Les partis politiques se créent et exercent librement leurs activités dans le cadre de la constitution et de la présente loi, article 2 de la Loi n° 90/056 du 19 décembre 1990 portant sur la création des partis politiques.
Le dossier de création de parti politique est déposé auprès des services du gouverneur territorialement compétent, c’est-à-dire de la région où est établi le siège du parti politique. Il est important de savoir que les partis politiques sont soumis au régime de l’autorisation.
Le Gouverneur de région n’est pas habileté à traiter le dossier. Quinze jours après réception, il le transmet au ministre de l’administration territoriale qui prend la décision d’autoriser l’existence légale du parti.
Au cas où le ministre de l’administration reste muet au-delà de trois (3) mois à compter de la date de dépôt du dossier auprès des services du gouverneur, «le parti est réputé exister légalement », sans instrument palpable !
La loi prévoit que le déposant peut, au cas où le refus ou le silence du ministre de l’administration territoriale n’est pas motivé, « saisir le juge administratif « sur simple requête devant le président de la juridiction administrative ». Cela doit être fait dans « un délai de 30 jours à compter de la date de notification à personne ou à domicile ».
Le siège du parti politique légalisé est inviolable, toutefois une perquisition y être exercée dans le cadre d’une procédure judiciaire sur réquisition du juge ou pour des motifs d’ordre public. Les uns et les autres peuvent donc comprendre que le siège du MANIDEM a été encerclé pour la raison relevant de l’ordre public.

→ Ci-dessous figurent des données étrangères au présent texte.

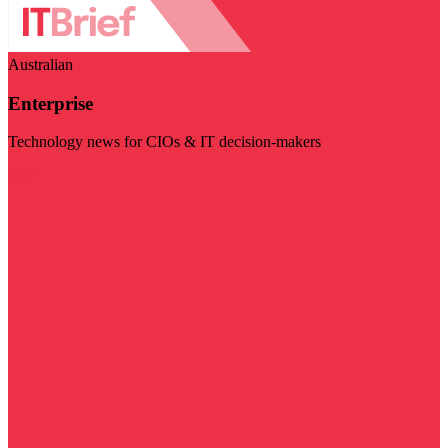
Australian
Enterprise
Technology news for CIOs & IT decision-makers
Visit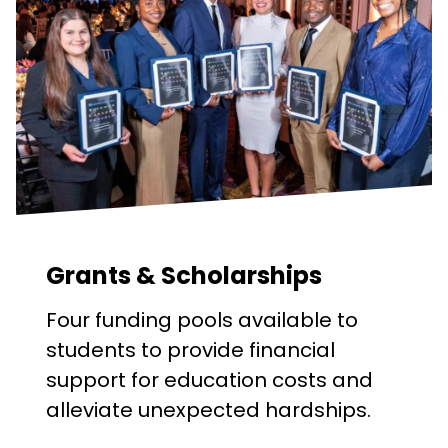
Grants & Scholarships
Four funding pools available to
students to provide financial
support for education costs and
alleviate unexpected hardships.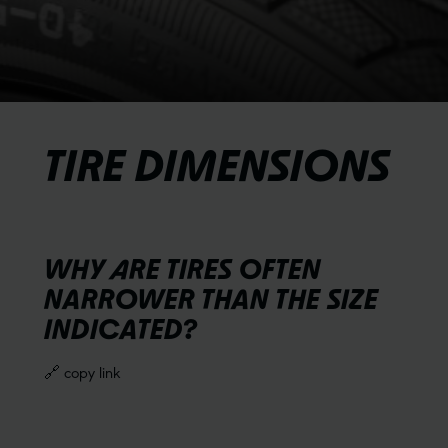
TIRE DIMENSIONS
WHY ARE TIRES OFTEN
NARROWER THAN THE SIZE
INDICATED?
🔗 copy link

Curieusement, le parti politique peut être dissout par le ministre de l’administration territoriale. Alors que logiquement c’est à la justice que devait revenir le droit de dissoudre un parti politique pour trouble à l’ordre public, atteinte à l’intégrité territoriale, à l'unité nationale, à la forme républicaine de l’Etat, à la souveraineté nationale et à l'intégration nationale, le recours à la violence ou la mise sur pied éventuelle d’une organisation militaire ou paramilitaire, la réception des financements de l’extérieur, etc.

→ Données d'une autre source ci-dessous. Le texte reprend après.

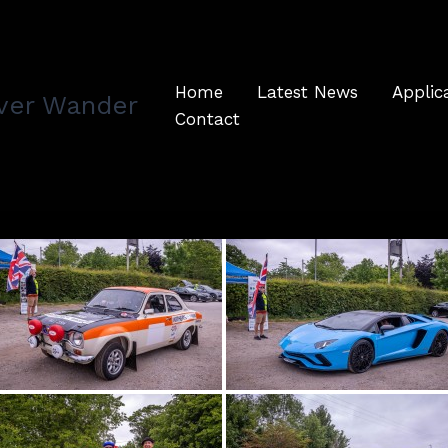
Home
Latest News
Applic
ver Wander
Contact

Dans la loi que nous avons consultée, il n’existe aucune disposition qui donne au ministre de l’administration territoriale ou à quiconque qui ne fait pas partie des instances décisionnaires du parti, de désigner les responsables du part. La désignation d’opère selon les dispositions internes du parti, c’est-à-dire par élection ou désignation. Le ministre prend tout simplement acte des changements intervenus et attesté par un document (rapport ou compte rendu).